The Lakehouse architecture supports deep advanced analytics and AI use cases with cognitive services, Azure ML, Databricks ML, and Power BI AI/ML capabilities. Various versions of Power BI support deep reporting, data modeling, and dashboarding capabilities. It is critical to build DevOps best practices within any data platform and the Lakehouse supports multi-environment automated continuous and integration (CI / CD) best practices using Azure DevOps. All these modern Lakehouse components can be automated with CI/ CD, scheduled, monitored for health and performance with Azure Monitor and App Insights, secured with Key Vault, and governed with Purview. This article will focus on the consumption layer of the Lakehouse by describing the capabilities of reporting, data modeling and advanced analytics. You will also learn about continuous integration and deployment capabilities within the Lakehouse using Azure DevOps pipelines.
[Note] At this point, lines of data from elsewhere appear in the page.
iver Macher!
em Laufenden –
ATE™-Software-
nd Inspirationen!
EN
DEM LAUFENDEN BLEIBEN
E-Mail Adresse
From a data governance perspective, you will learn more about Purview and its roles in the Modern Data Lakehouse.

LakehouseArchitecture diagram containing lakehouse architecture

Consumption

Storing and serving data is a pivotal step in the end-to-end lifecycle from sourcing data to consuming it. It is within the storage and serving layer where cleansed, transformed, and curated data is made available for consumption by the end users. Consumption can come in many different variations such as through Azure native BI tools including Power BI, Analysis Services, Power Platform, etc. Data within the Lakehouse can also be consumed by a variety of non-Azure BI tools such as Tableau, Informatica and more. A good Lakehouse serving layer offer flexibility for consuming the data from a variety of BI tools. In this section, our efforts will focus on understanding the capabilities of some of these Lakehouse consumption options within Azure.

Analysis Services

Azure Analysis Services is a fully managed platform as a service that provides enterprise-grade data models in the cloud. With Analysis Services, users can create secured KPIs, data models, metrics and more from multiple data sources with a tabular semantic data model. Analysis Services integrates well with a variety of Azure services and can connect to Synapse Analytics Dedicated pools. When comparing Analysis Services with Power BI Premium (PBI), Analysis Services (AAS) may offer better scale out capabilities, metadata translations, object level security, and perspective feature set, however in the modern Lakehouse organizations and users are strongly considering and choosing Power BI Premium over AAS due to its vast features including paginated reports, data flows, AI workloads, pay per user models, and much more. The table below lists many of these comparisons between PBI and AAS.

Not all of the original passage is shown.